- What you need to do
Filter the listing down to the lines containing the word "operation".

- Excerpted records
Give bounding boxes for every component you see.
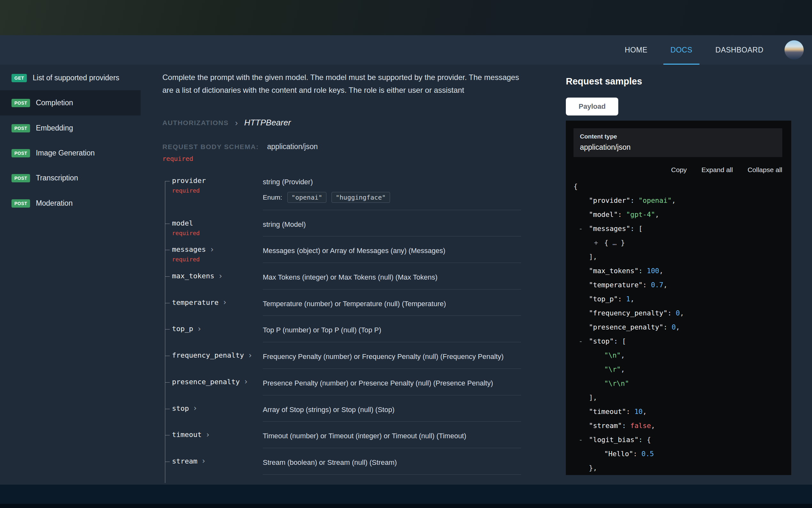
sidebar-item-transcription[interactable]: POSTTranscription bbox=[0, 165, 141, 190]
field-description-cell: Presence Penalty (number) or Presence Pe… bbox=[263, 378, 521, 395]
field-name-cell: messages›required bbox=[162, 245, 263, 263]
field-row: modelrequiredstring (Model) bbox=[162, 219, 521, 237]
expand-chevron-icon: › bbox=[205, 431, 210, 438]
collapse-toggle[interactable]: - bbox=[579, 433, 589, 447]
field-name-cell: providerrequired bbox=[162, 177, 263, 210]
field-name-cell: temperature› bbox=[162, 298, 263, 316]
code-token: : bbox=[630, 194, 638, 208]
field-name-cell: stop› bbox=[162, 405, 263, 422]
code-token: false bbox=[630, 419, 651, 433]
operation-main: Complete the prompt with the given model… bbox=[141, 65, 566, 484]
collapse-toggle[interactable]: - bbox=[579, 222, 589, 236]
code-token: : bbox=[618, 292, 626, 306]
code-token: "presence_penalty" bbox=[589, 320, 663, 334]
field-name[interactable]: messages› bbox=[172, 245, 263, 253]
code-token: }, bbox=[589, 461, 597, 475]
request-body-content-type[interactable]: application/json bbox=[267, 142, 318, 151]
code-line: ], bbox=[574, 250, 782, 264]
field-name[interactable]: timeout› bbox=[172, 431, 263, 438]
code-line: -"logit_bias": { bbox=[574, 433, 782, 447]
sidebar-item-label: Transcription bbox=[36, 173, 78, 183]
code-line: "\r", bbox=[574, 363, 782, 377]
code-token: "\n" bbox=[604, 348, 621, 363]
field-description-cell: Frequency Penalty (number) or Frequency … bbox=[263, 351, 521, 369]
field-description-cell: string (Model) bbox=[263, 219, 521, 237]
code-line: "max_tokens": 100, bbox=[574, 264, 782, 278]
field-name-text: provider bbox=[172, 177, 206, 184]
field-name[interactable]: temperature› bbox=[172, 298, 263, 306]
field-description-cell: Max Tokens (integer) or Max Tokens (null… bbox=[263, 272, 521, 290]
code-token: : bbox=[630, 222, 638, 236]
enum-value: "huggingface" bbox=[332, 192, 390, 203]
code-token: "provider" bbox=[589, 194, 630, 208]
user-avatar[interactable] bbox=[784, 40, 804, 59]
field-name-text: top_p bbox=[172, 325, 193, 333]
required-label: required bbox=[172, 230, 263, 237]
collapse-toggle[interactable]: - bbox=[579, 334, 589, 348]
code-token: , bbox=[655, 208, 659, 222]
code-line: "timeout": 10, bbox=[574, 405, 782, 419]
code-token: , bbox=[672, 194, 676, 208]
field-type: Messages (object) or Array of Messages (… bbox=[263, 246, 521, 256]
nav-tab-docs[interactable]: DOCS bbox=[659, 35, 704, 65]
authorizations-value[interactable]: HTTPBearer bbox=[244, 118, 291, 128]
content-type-value[interactable]: application/json bbox=[580, 143, 776, 152]
request-body-schema-label: REQUEST BODY SCHEMA: bbox=[162, 143, 258, 151]
nav-tab-home[interactable]: HOME bbox=[613, 35, 659, 65]
field-name[interactable]: stream› bbox=[172, 457, 263, 465]
field-type: string (Model) bbox=[263, 220, 521, 229]
code-token: [ bbox=[638, 222, 642, 236]
field-name-text: messages bbox=[172, 245, 206, 253]
field-name[interactable]: frequency_penalty› bbox=[172, 351, 263, 359]
code-token: : bbox=[626, 405, 634, 419]
sidebar-item-image-generation[interactable]: POSTImage Generation bbox=[0, 140, 141, 165]
field-name-cell: frequency_penalty› bbox=[162, 351, 263, 369]
code-token: "Hello" bbox=[604, 447, 633, 461]
field-name[interactable]: top_p› bbox=[172, 325, 263, 333]
sidebar-item-embedding[interactable]: POSTEmbedding bbox=[0, 116, 141, 140]
sidebar-item-completion[interactable]: POSTCompletion bbox=[0, 90, 141, 115]
field-type: Temperature (number) or Temperature (nul… bbox=[263, 299, 521, 309]
sidebar-item-moderation[interactable]: POSTModeration bbox=[0, 190, 141, 216]
field-description-cell: Temperature (number) or Temperature (nul… bbox=[263, 298, 521, 316]
code-token: : bbox=[618, 208, 626, 222]
code-token: "stop" bbox=[589, 334, 614, 348]
collapse-all-button[interactable]: Collapse all bbox=[748, 166, 782, 174]
required-label: required bbox=[172, 187, 263, 194]
expand-chevron-icon: › bbox=[210, 246, 214, 253]
expand-all-button[interactable]: Expand all bbox=[701, 166, 733, 174]
code-line: "top_p": 1, bbox=[574, 292, 782, 306]
code-token: , bbox=[663, 278, 668, 292]
content-area: GETList of supported providersPOSTComple… bbox=[0, 65, 812, 484]
chevron-right-icon: › bbox=[235, 119, 238, 127]
field-type: Max Tokens (integer) or Max Tokens (null… bbox=[263, 272, 521, 282]
code-line: "provider": "openai", bbox=[574, 194, 782, 208]
field-name[interactable]: max_tokens› bbox=[172, 272, 263, 280]
request-samples-title: Request samples bbox=[566, 76, 812, 87]
code-token: , bbox=[659, 264, 663, 278]
code-line: "presence_penalty": 0, bbox=[574, 320, 782, 334]
method-badge: POST bbox=[11, 124, 30, 132]
code-token: 1 bbox=[626, 292, 630, 306]
field-row: timeout›Timeout (number) or Timeout (int… bbox=[162, 431, 521, 448]
field-type: Top P (number) or Top P (null) (Top P) bbox=[263, 325, 521, 335]
code-token: "openai" bbox=[638, 194, 672, 208]
field-name[interactable]: stop› bbox=[172, 405, 263, 412]
payload-tab[interactable]: Payload bbox=[566, 97, 618, 116]
field-name-cell: presence_penalty› bbox=[162, 378, 263, 395]
method-badge: POST bbox=[11, 149, 30, 157]
code-token: "frequency_penalty" bbox=[589, 306, 668, 320]
expand-toggle[interactable]: + bbox=[594, 236, 604, 250]
operation-description: Complete the prompt with the given model… bbox=[162, 71, 521, 97]
copy-button[interactable]: Copy bbox=[671, 166, 687, 174]
code-token: : bbox=[614, 334, 622, 348]
code-token: 0 bbox=[676, 306, 680, 320]
field-name[interactable]: presence_penalty› bbox=[172, 378, 263, 386]
sidebar-item-label: List of supported providers bbox=[33, 73, 119, 83]
nav-tab-dashboard[interactable]: DASHBOARD bbox=[704, 35, 775, 65]
code-token: : bbox=[663, 320, 672, 334]
field-type: Array of Stop (strings) or Stop (null) (… bbox=[263, 405, 521, 415]
sidebar-item-list-of-supported-providers[interactable]: GETList of supported providers bbox=[0, 65, 141, 90]
enum-value: "openai" bbox=[287, 192, 326, 203]
request-body-required-label: required bbox=[162, 155, 521, 163]
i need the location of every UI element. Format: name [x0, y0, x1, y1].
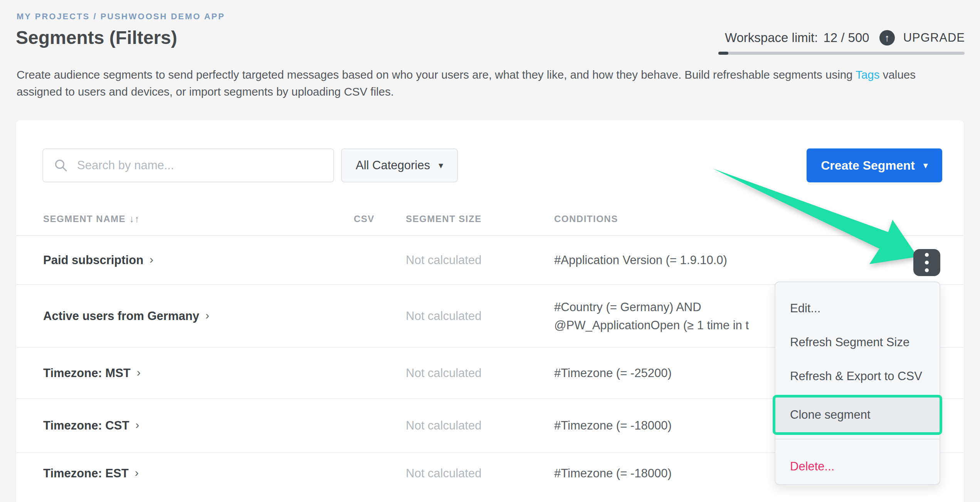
workspace-limit-label: Workspace limit: [725, 30, 818, 45]
segment-name-link[interactable]: Timezone: MST › [43, 348, 141, 398]
category-filter-label: All Categories [356, 158, 430, 172]
table-row: Paid subscription › Not calculated #Appl… [16, 236, 964, 284]
search-input[interactable] [77, 150, 333, 181]
segment-size-value: Not calculated [406, 236, 481, 284]
page-description: Create audience segments to send perfect… [17, 66, 916, 100]
menu-item-clone-segment[interactable]: Clone segment [773, 395, 942, 435]
segment-size-value: Not calculated [406, 453, 481, 494]
condition-line: @PW_ApplicationOpen (≥ 1 time in t [554, 316, 749, 334]
tags-link[interactable]: Tags [856, 68, 879, 81]
column-label: CSV [354, 214, 375, 224]
kebab-dot-icon [925, 261, 929, 264]
menu-item-refresh-segment-size[interactable]: Refresh Segment Size [775, 325, 940, 359]
workspace-progressbar [718, 52, 965, 55]
segment-name: Timezone: MST [43, 366, 131, 380]
column-header-conditions: CONDITIONS [554, 202, 618, 235]
description-line-2: assigned to users and devices, or import… [17, 83, 916, 100]
segment-name: Paid subscription [43, 253, 143, 267]
table-header: SEGMENT NAME ↓↑ CSV SEGMENT SIZE CONDITI… [16, 202, 964, 236]
column-header-segment-size: SEGMENT SIZE [406, 202, 482, 235]
segment-size-value: Not calculated [406, 399, 481, 452]
page-title: Segments (Filters) [16, 27, 177, 48]
chevron-right-icon: › [150, 253, 153, 266]
menu-item-refresh-export-csv[interactable]: Refresh & Export to CSV [775, 359, 940, 393]
condition-line: #Country (= Germany) AND [554, 298, 749, 316]
create-segment-button[interactable]: Create Segment ▾ [807, 148, 942, 182]
segment-name-link[interactable]: Timezone: CST › [43, 399, 139, 452]
create-segment-label: Create Segment [821, 158, 915, 173]
segment-conditions: #Timezone (= -25200) [554, 348, 672, 398]
chevron-down-icon: ▾ [923, 161, 928, 170]
workspace-progressbar-fill [718, 52, 728, 55]
segment-conditions: #Application Version (= 1.9.10.0) [554, 236, 727, 284]
upgrade-arrow-icon[interactable]: ↑ [879, 30, 895, 45]
sort-icon[interactable]: ↓↑ [129, 214, 140, 224]
search-box [42, 148, 334, 182]
chevron-right-icon: › [135, 418, 139, 431]
segment-conditions: #Timezone (= -18000) [554, 399, 672, 452]
workspace-limit-value: 12 / 500 [823, 30, 869, 45]
segment-name-link[interactable]: Timezone: EST › [43, 453, 139, 494]
description-line-1: Create audience segments to send perfect… [17, 66, 916, 83]
chevron-right-icon: › [137, 366, 141, 379]
menu-divider [775, 439, 940, 440]
segment-name: Timezone: CST [43, 419, 129, 433]
column-label: CONDITIONS [554, 214, 618, 224]
row-actions-kebab-button[interactable] [913, 249, 940, 276]
description-text: values [880, 68, 916, 81]
chevron-right-icon: › [205, 309, 209, 322]
upgrade-link[interactable]: UPGRADE [903, 31, 965, 45]
menu-item-delete[interactable]: Delete... [775, 450, 940, 483]
segment-size-value: Not calculated [406, 285, 481, 347]
segment-name: Timezone: EST [43, 467, 129, 480]
segment-name-link[interactable]: Active users from Germany › [43, 285, 209, 347]
chevron-down-icon: ▾ [439, 161, 443, 170]
kebab-dot-icon [925, 268, 929, 272]
segment-conditions: #Timezone (= -18000) [554, 453, 672, 494]
row-context-menu: Edit... Refresh Segment Size Refresh & E… [775, 281, 940, 485]
kebab-dot-icon [925, 253, 929, 257]
segment-conditions: #Country (= Germany) AND @PW_Application… [554, 285, 749, 347]
menu-item-edit[interactable]: Edit... [775, 291, 940, 325]
column-label: SEGMENT NAME [43, 214, 126, 224]
workspace-limit: Workspace limit: 12 / 500 ↑ UPGRADE [725, 30, 965, 45]
column-header-csv: CSV [354, 202, 375, 235]
description-text: Create audience segments to send perfect… [17, 68, 856, 81]
column-header-segment-name[interactable]: SEGMENT NAME ↓↑ [43, 202, 140, 235]
page-root: MY PROJECTS / PUSHWOOSH DEMO APP Segment… [0, 0, 980, 502]
search-icon [54, 158, 68, 172]
breadcrumb[interactable]: MY PROJECTS / PUSHWOOSH DEMO APP [17, 12, 225, 22]
column-label: SEGMENT SIZE [406, 214, 482, 224]
category-filter-dropdown[interactable]: All Categories ▾ [341, 148, 458, 182]
chevron-right-icon: › [135, 466, 139, 479]
segment-size-value: Not calculated [406, 348, 481, 398]
segment-name-link[interactable]: Paid subscription › [43, 236, 153, 284]
segment-name: Active users from Germany [43, 309, 199, 323]
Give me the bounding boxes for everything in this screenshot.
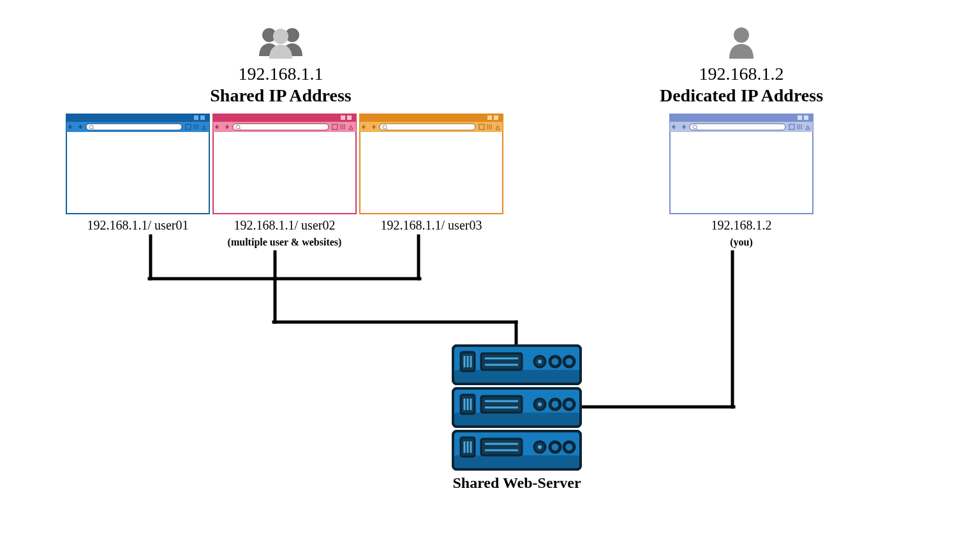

- Response to this exercise
operation-main: Complete the prompt with the given model… bbox=[141, 65, 566, 484]
operation-description: Complete the prompt with the given model… bbox=[162, 71, 521, 97]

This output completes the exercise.